Exclude images, then output the remaining data verbatim.

┌────────

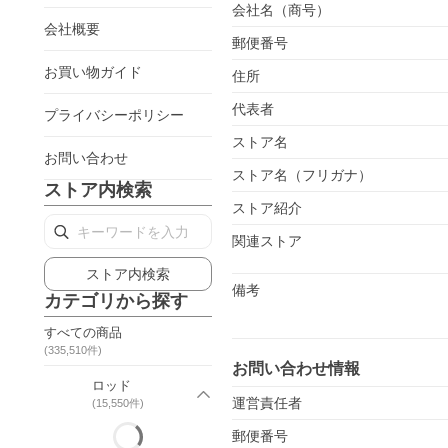
会社名（商号）
会社概要
郵便番号
お買い物ガイド
住所
代表者
プライバシーポリシー
ストア名
お問い合わせ
ストア名（フリガナ）
ストア内検索
ストア紹介
関連ストア
ストア内検索
備考
カテゴリから探す
すべての商品
(
335,510
件)
お問い合わせ情報
ロッド
運営責任者
(
15,550
件)
郵便番号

└────────

_RESPONSE TO THIS TASK_.
会社名（商号）
会社概要
郵便番号
お買い物ガイド
住所
代表者
プライバシーポリシー
ストア名
お問い合わせ
ストア名（フリガナ）
ストア内検索
ストア紹介
関連ストア
ストア内検索
備考
カテゴリから探す
すべての商品
(
335,510
件)
お問い合わせ情報
ロッド
運営責任者
(
15,550
件)
郵便番号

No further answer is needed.